A former army General who planned the 2016 surgical strikes on terror launch pads in PoK, Friday said special forces were training for the strike almost a year before the Uri terror attack.
Recalling the Uri terror attack, Hooda said, "That evening, I was there with the Chief of Army Staff and we were walking through four inches thick ash from burnt tents."
"And we were saying that we have to do something, we cannot just let this pass. When we were talking of options, what helped us was that, for the past one year, we had been training for such a contingency. We did not know whether it would come," he said.
"For the past one year (before Uri attack), special forces were preparing...that if we had to do a cross-border raid in Pakistan, how exactly we would do it," Hooda said.
"When you see soldiers who go across the border and carry out raids on terrorist camps and come back, it is because all through their lives, they have worked and worked and worked," he said.
"In the Army, we have a saying. The more you sweat in peace, the less you will bleed in war," he said.
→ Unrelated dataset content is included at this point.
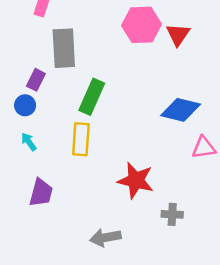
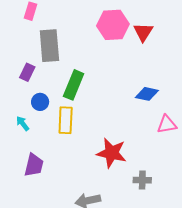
blue circle: (25, 105) -> (40, 102), moved
blue diamond: (181, 110) -> (147, 94), size x0.7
"It (surgical strike) cannot be a small operation and it had to be done on a scale so that it gives out a very strong message to Pakistan," he said.
"Therefore, we decided on five terror camp targets which were across the border. It was a hugely complex operation. It is one of the most heavily guarded borders in the world. So we had to go across, get into the depth where their terror camps are, hit them and return," he said.
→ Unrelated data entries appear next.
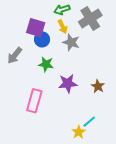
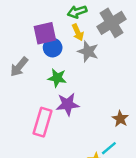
purple square: (36, 28) -> (45, 33), turned -30
purple star: (68, 83) -> (68, 104), moved
brown star: (98, 86) -> (120, 119), moved

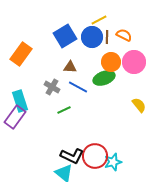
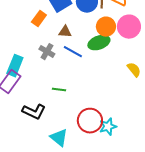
orange rectangle: (21, 54) -> (39, 19), moved, size x0.7
cyan rectangle: (20, 101) -> (15, 66), turned 40
green line: (64, 110) -> (59, 90), moved, turned 32
black L-shape: (72, 156) -> (34, 112), moved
Hooda said the Army was "very confident" as special forces are extremely well-trained.
"And to be fair, I relied a lot on their advice. It does get lonely at the top but if you shut yourself from advice or seeking correct advice, that's where you can go wrong," he said.
Hooda said each target had to be hit at a different time.
"On the night of (September) 27th (two days before the surgical strike), we got some information across from Pakistan that one of the terror camps had got reinforced. We were wondering whether we should go ahead with this target," he said.
"Then we decided we should send a small team of four to five people and let them have a watch over the target. We decided to take the risk and it was worth it because they were the people who guided the next day," Hooda said.
"The first target was hit around midnight. The last target was hit at 6 in the morning. There was a six hour difference. We were obviously worried that once the first target was hit, the Pakistan army would become active and be careful that other targets might be hit," he said.
"Fortunately, we did surprise them," he added.